Andrei no decía nada, no se movía, no apartaba su mirada de Kira.

Kira se le acercó, cruzando las piernas con lenta decisión, echando el cuerpo hacia atrás. Le miraba con semblante repentinamente sereno e inexpresivo, con los ojos medio cerrados, la boca sin expresión ni color. Mientras hablaba, Andrei pensaba que su boca no se abría, sino que las palabras se escapaban de sus labios, y su voz le parecía espantosa de tan natural y segura como era. -Ahí está el problema, pues; ¿por qué no puede morir un aristócrata frente a la Unión de Repúblicas Socialistas Soviéticas? Tú no lo comprendes, ¿verdad? Ni tú ni tu poderoso comisario, ni millones de hombres como tú o como él. He aquí lo que habéis traído al mundo. Esta pregunta es vuestra respuesta. Un hermoso regalo, ¿no es verdad? Pero uno de vosotros ha encontrado su recompensa. En ti, os he pagado a todos. He pagado todo el dolor que tus camaradas han traído a este mundo de almas vivientes. ¿Estás satisfecho, camarada Taganov, de la Federación de todas las organizaciones comunistas? Puesto que nos habéis enseñado que nuestra vida no es nada frente a la del Estado, no debéis sufrir, ¿verdad? Ahora que yo te he hecho sentir las torturas más horribles que podías imaginar, ¿seguirás diciendo todavía que la vida no tiene importancia?

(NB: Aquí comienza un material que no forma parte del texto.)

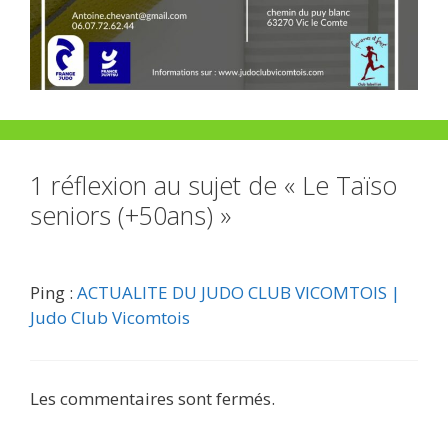
1 réflexion au sujet de « Le Taïso
seniors (+50ans) »
Ping :
ACTUALITE DU JUDO CLUB VICOMTOIS |
Judo Club Vicomtois
Les commentaires sont fermés.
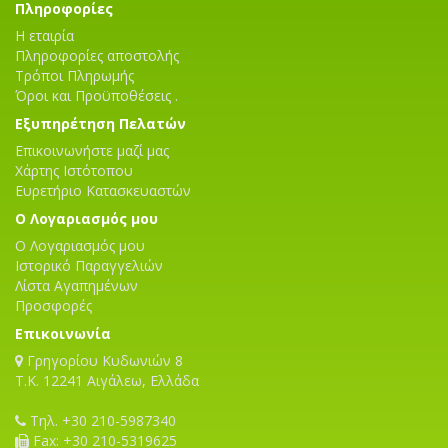
Πληροφορίες
Η εταιρία
Πληροφορίες αποστολής
Τρόποι Πληρωμής
Όροι και Προϋποθέσεις .
Εξυπηρέτηση Πελατών
Επικοινωνήστε μαζί μας
Χάρτης Ιστότοπου
Ευρετήριο Κατασκευαστών
Ο Λογαριασμός μου
Ο Λογαριασμός μου
Ιστορικό Παραγγελιών
Λίστα Αγαπημένων
Προσφορές
Επικοινωνία
Γρηγορίου Κυδωνιών 8
T.K. 12241 Αιγάλεω, Ελλάδα
Τηλ. +30 210-5987340
Fax: +30 210-5319625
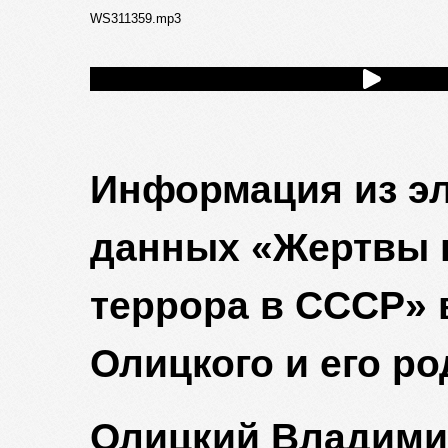
WS311359.mp3
Информация из э
данных «Жертвы 
террора в СССР» 
Олицкого и его р
Олицкий Владими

– La voz de Kira se elevaba de tono, como una fusta que le golpease las mejillas.- Tú has amado a una mujer, y ella te ha arrojado tu amor por la cara, ¿no es verdad? No importa: durante el mes pasado, las minas de la cuenca del Don han producido varios miles de toneladas de carbón. Tenías dos altares, y de pronto te has dado cuenta de que sobre el uno habías puesto a una mujerzuela y sobre el otro estaba el ciudadano Morozov. Pero no importa: durante el mes pasado, el Estado proletario ha exportado diez mil toneladas de trigo. ¿Has visto derrumbarse bajo tus pies todo aquello que sostenía tu vida? No importa: la República proletaria construye una nueva fábrica de electricidad en el Volga. ¿Por qué no te sonríes y no entonas un himno a la colectividad? Allí la tienes, a tu colectividad. Puedes ir a reunirte con ella. ¿Hay algo que no va como tú quieres? ¿Te ha sucedido realmente algo? No es más que un problema personal de una vida privada, una de esas cosas de las que sólo se ocupaba el antiguo régimen, ¿no es así? ¿Acaso no te queda algo más grande -"más grande" es la expresión favorita de tus camara-das- que constituye el verdadero objetivo de tu vida? ¿Acaso no te queda eso, camarada Taganov?